Taha Abbasi examines Norway’s remarkable EV market data from January 2026: only 98 diesel cars sold in an entire month, demonstrating that the electric vehicle transition is not only possible but irreversible once critical mass is reached.
In January 2026, Norway — a nation of 5.4 million people — sold just 98 diesel cars. Not 98,000. Not 9,800. Ninety-eight individual diesel vehicles in the entire country for an entire month.
For Taha Abbasi, who has been following the global EV transition closely, this number represents more than a statistic. It’s proof of concept that the automotive industry can fundamentally transform.
What makes this even more significant: Norway recently cut its EV incentives. The country that pioneered EV adoption through aggressive policy support has begun stepping back, yet EV market share remains dominant.
This is the EV transition’s graduation moment. The training wheels are off, and the market is riding on its own.

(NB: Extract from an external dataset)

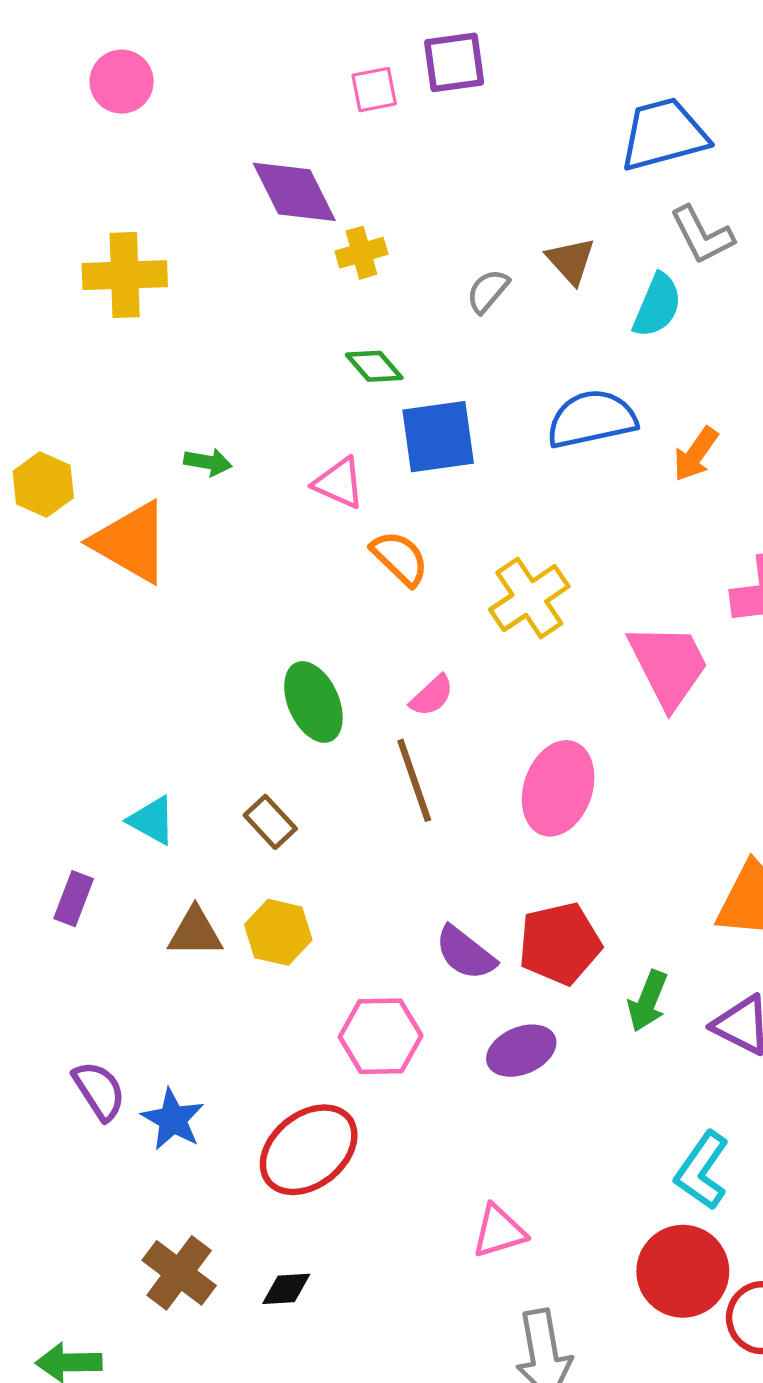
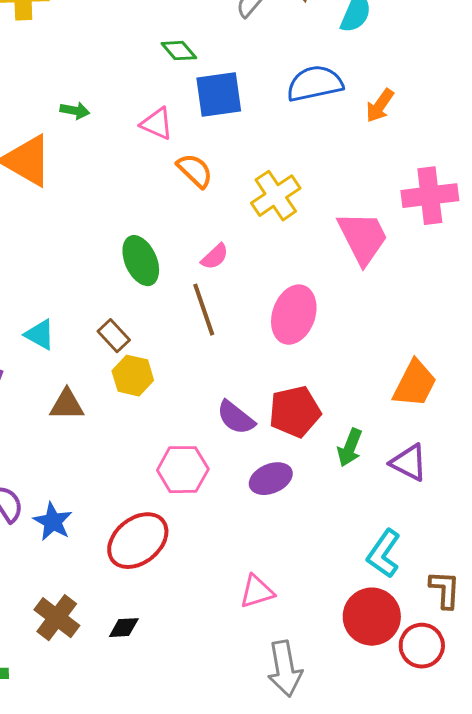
yellow hexagon: (278, 932) -> (133, 376), moved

Taha Abbasi notes that Norway’s journey offers a blueprint for other nations:
Norway built out charging infrastructure ahead of demand, ensuring that range anxiety never became a serious barrier. Today, the country has one of the world’s densest charging networks relative to population.
Norwegian consumers have had over a decade to learn that EVs work in cold climates, handle winter roads, and meet daily transportation needs. The fear and uncertainty that still affects other markets has been systematically eliminated.

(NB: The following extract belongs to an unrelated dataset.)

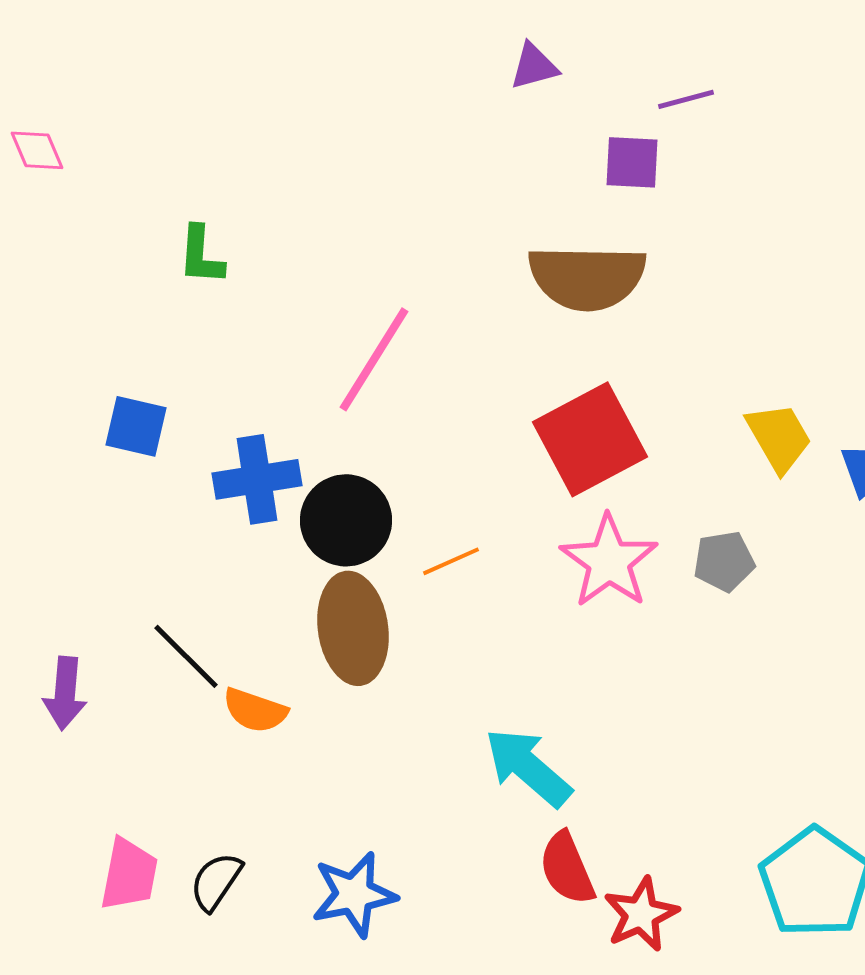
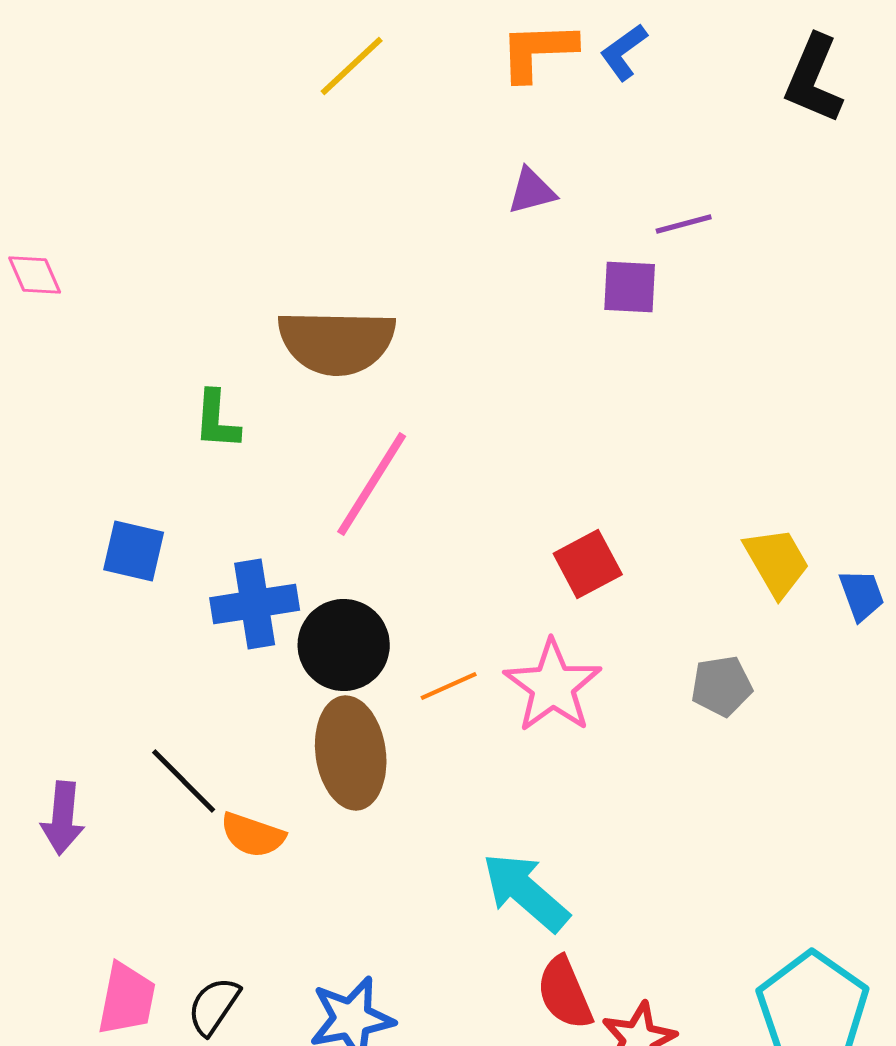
green L-shape: (201, 255) -> (217, 420), moved
brown semicircle: (587, 277) -> (337, 342), moved
red square: (590, 439) -> (588, 564), size x0.6
pink star: (609, 561) -> (553, 686), moved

To put Norway’s numbers in perspective:
This isn’t a transition in progress. This is a completed transition with only cleanup remaining.

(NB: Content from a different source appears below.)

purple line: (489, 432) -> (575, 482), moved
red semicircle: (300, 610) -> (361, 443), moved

Taha Abbasi sees Norway as a leading indicator for where other developed markets will eventually arrive:
Once EV market share crosses a certain threshold (roughly 50-60%), the transition accelerates dramatically. Norway crossed this point years ago and is now in the endgame.
Norway broke the chicken-and-egg problem by building infrastructure first. Other countries are now seeing similar dynamics as charging networks expand.
Norway’s harsh winters prove that EVs work in cold climates. The range loss is real but manageable with proper infrastructure. This demolishes one of the most common EV objections.
Once someone drives an EV, they rarely go back. Norway’s data shows this at a national scale — even with reduced incentives, the market doesn’t reverse.
For automakers still investing heavily in internal combustion, Norway’s data is a warning signal. The transition isn’t a question of if, but when.
For countries hesitating on EV policy, Norway shows that decisive action leads to permanent market transformation. The initial investment in incentives and infrastructure pays off as the market becomes self-sustaining.
Tesla remains the best-selling EV brand in Norway, with the Model Y consistently topping monthly sales charts. The Model 3 also performs strongly. This demonstrates that Tesla’s global strategy — producing compelling EVs at scale — works even in highly competitive markets.
As Taha Abbasi has observed through real-world testing, Tesla’s combination of range, charging network, and software continues to resonate with consumers worldwide.
The US is roughly where Norway was 8-10 years ago in EV adoption. If the American market follows a similar trajectory:
This timeline could accelerate or slow depending on policy decisions, but the direction is clear.
Norway’s 98 diesel car sales in January 2026 isn’t just a statistic — it’s a glimpse of the future. As Taha Abbasi sees it, the EV transition is no longer a question of technology or consumer acceptance. The only remaining questions are timing and which companies will capture the market as it transforms.
The internal combustion engine had a good 140-year run. Norway is showing us what comes next.